130 Tage - Eine lange Zeit; vor allem, wenn man nicht weiß, wann das Warten ein Ende hat. Das musste eine Familie aus Dortmund nun erfahren. Sie hatte Urlaub in Peru gemacht, als sie im April wegen Corona plötzlich nach Deutschland zurückfliegen musste. Darüber berichten die „Ruhrnachrichten“.

Ihr Hund Snoopy durfte jedoch nicht mit in den Flieger. Christian, Jutta und Sohn Amadeus mussten ihren geliebten Jack-Russell-Terrier also in Peru zurücklassen. Der kleine Vierbeiner kam bei der Hotelbesitzerin in Peru, bei der die Familie gewohnt hatte, unter.

Nach ihrer Ankunft in Deutschland stand die Familie regelmäßig in Kontakt mit der Hotelbesitzerin. „Wir dachten, wir könnten nach fünf bis sechs Wochen zurück nach Peru fliegen, um unseren Hund zu holen. Aber das war utopisch“, sagte Christian B.

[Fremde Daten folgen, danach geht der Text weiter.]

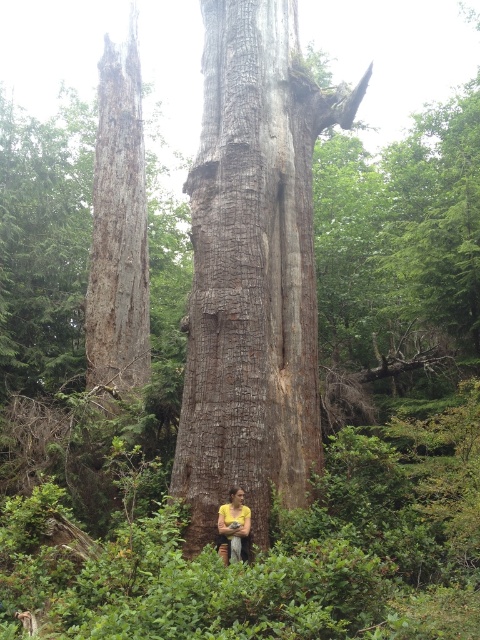 Is rough bark tree trunk at center to the left of yellow fabric person at center from the viewer's perspective?

Indeed, rough bark tree trunk at center is positioned on the left side of yellow fabric person at center.

Can you confirm if rough bark tree trunk at center is shorter than yellow fabric person at center?

Yes.

Which is in front, point (268, 416) or point (229, 534)?

Point (229, 534) is in front.

Where is `rough bark tree trunk at center`? Image resolution: width=480 pixels, height=640 pixels. rough bark tree trunk at center is located at coordinates (251, 272). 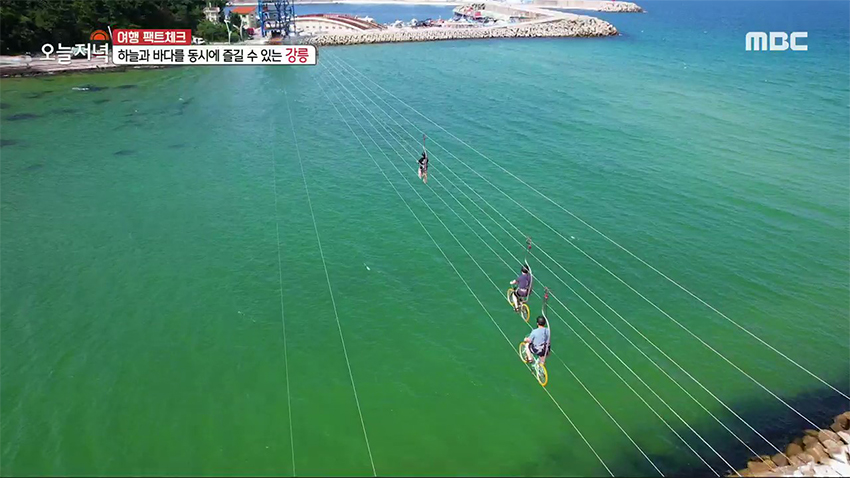 Find the location of `cable`. cable is located at coordinates pos(735,418). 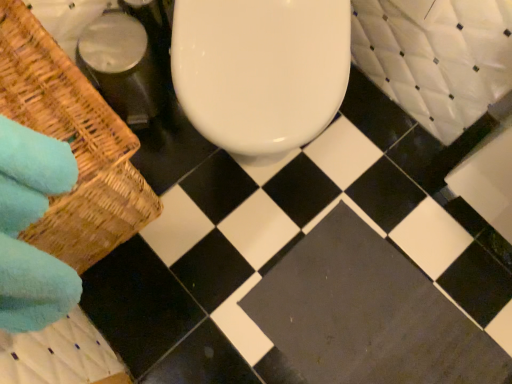 Question: Is point (473, 362) positioned closer to the camera than point (4, 66)?

Choices:
 (A) closer
 (B) farther

Answer: (B)

Question: From the image's perspective, is dark gray concrete at center positioned above or below woven brown basket at left?

Choices:
 (A) below
 (B) above

Answer: (A)

Question: Is dark gray concrete at center wider or thinner than woven brown basket at left?

Choices:
 (A) wide
 (B) thin

Answer: (B)

Question: Is point (113, 160) positioned closer to the camera than point (425, 284)?

Choices:
 (A) farther
 (B) closer

Answer: (B)

Question: Looking at their shapes, would you say woven brown basket at left is wider or thinner than dark gray concrete at center?

Choices:
 (A) thin
 (B) wide

Answer: (B)

Question: Which is correct: woven brown basket at left is inside dark gray concrete at center, or outside of it?

Choices:
 (A) outside
 (B) inside

Answer: (A)

Question: Relative to dark gray concrete at center, is woven brown basket at left in front or behind?

Choices:
 (A) behind
 (B) front

Answer: (B) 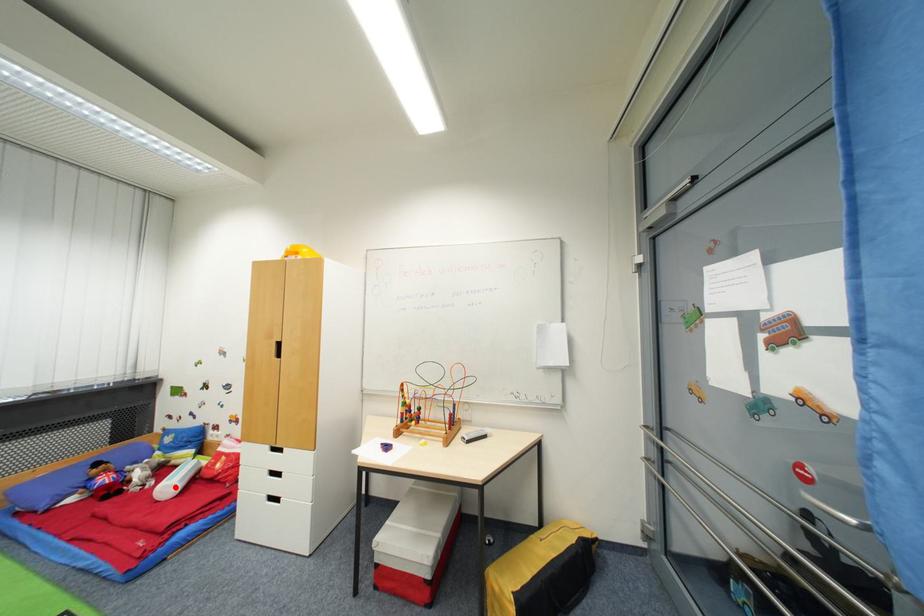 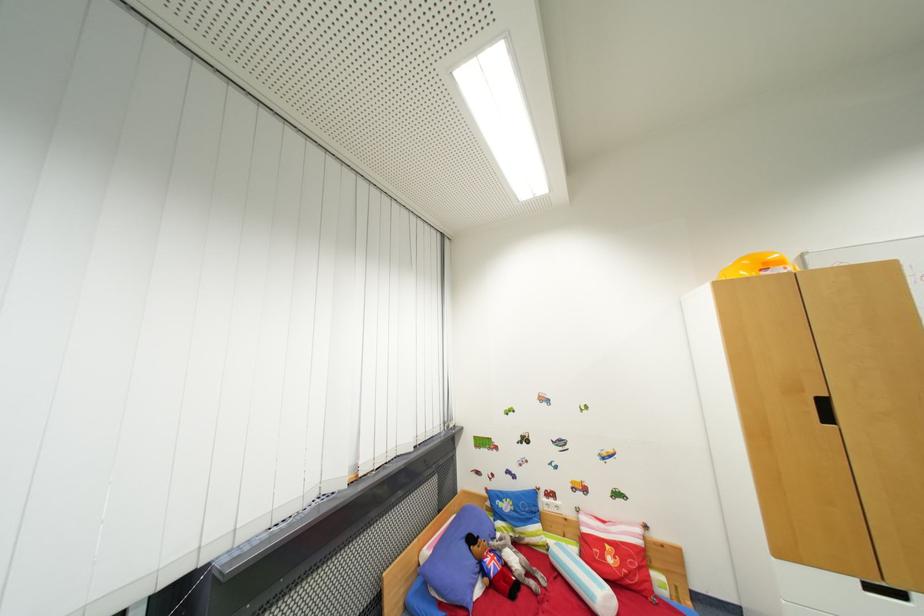 Question: I am providing you with two images of the same scene from different viewpoints. A red point is marked on the first image. Can you still see the location of the red point in image 2?

Choices:
 (A) Yes
 (B) No

Answer: (A) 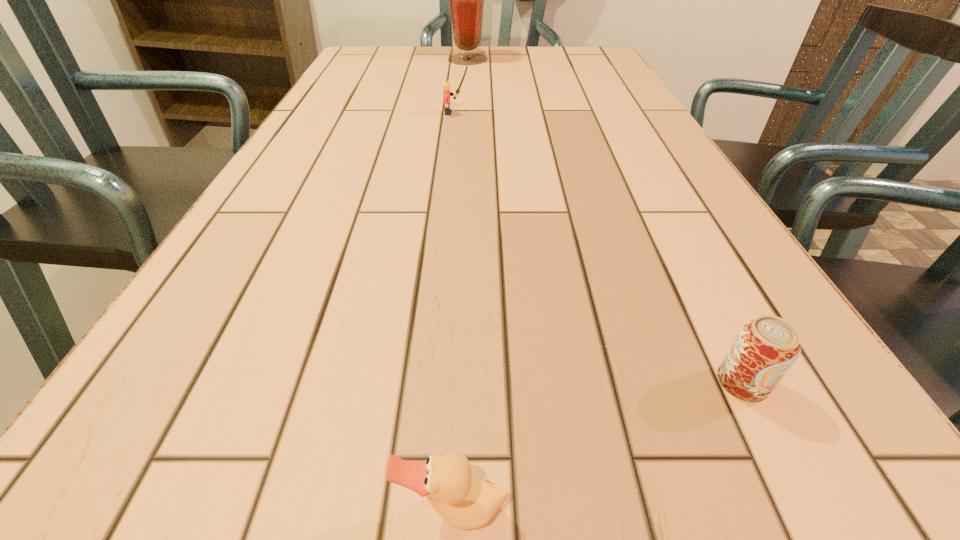 At what (x,y) coordinates should I click in order to perform the action: click on object located in the near edge section of the desktop. Please return your answer as a coordinate pair (x, y). Image resolution: width=960 pixels, height=540 pixels. Looking at the image, I should click on point(465,502).

At what (x,y) coordinates should I click in order to perform the action: click on object that is at the right edge. Please return your answer as a coordinate pair (x, y). This screenshot has width=960, height=540. Looking at the image, I should click on (766, 347).

The width and height of the screenshot is (960, 540). In the image, there is a desktop. In order to click on vacant space at the far edge in this screenshot , I will do `click(414, 66)`.

The height and width of the screenshot is (540, 960). In the image, there is a desktop. Identify the location of free space at the left edge. (266, 293).

In the image, there is a desktop. Identify the location of vacant space at the right edge. (599, 102).

You are a GUI agent. You are given a task and a screenshot of the screen. Output one action in this format:
    pyautogui.click(x=<x>, y=<y>)
    Task: Click on the vacant area at the far left corner of the desktop
    The height and width of the screenshot is (540, 960).
    Given the screenshot: What is the action you would take?
    pyautogui.click(x=399, y=60)

At what (x,y) coordinates should I click in order to perform the action: click on vacant space at the far right corner. Please return your answer as a coordinate pair (x, y). The width and height of the screenshot is (960, 540). Looking at the image, I should click on (568, 66).

Where is `vacant area that lies between the farthest object and the duck`? This screenshot has height=540, width=960. vacant area that lies between the farthest object and the duck is located at coordinates (460, 284).

The height and width of the screenshot is (540, 960). Find the location of `empty space between the second nearest object and the farthest object`. empty space between the second nearest object and the farthest object is located at coordinates (605, 220).

Find the location of a particular element. free point between the rightmost object and the Lego is located at coordinates (599, 247). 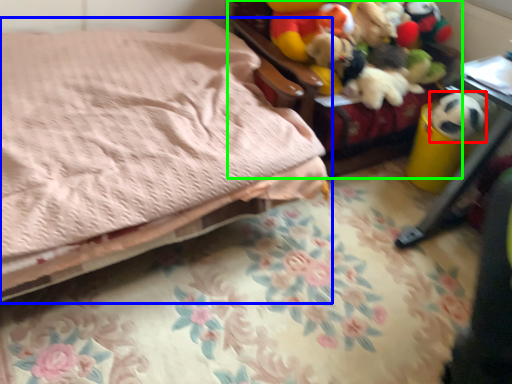 Question: Which is farther away from animal (highlighted by a red box)? bed (highlighted by a blue box) or furniture (highlighted by a green box)?

Choices:
 (A) bed
 (B) furniture

Answer: (A)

Wann der internationale Flugverkehr für Passagiere wieder aufgenommen wird, ist bislang nicht bekannt. Und so vergingen Wochen des Wartens. Dann versuchte die Familie aus Dortmund, über Facebook einen Flugpaten für Snoopy zu finden. Doch auch das schien der Familie nicht zu gelingen, bis dann doch Hoffnung aufkam.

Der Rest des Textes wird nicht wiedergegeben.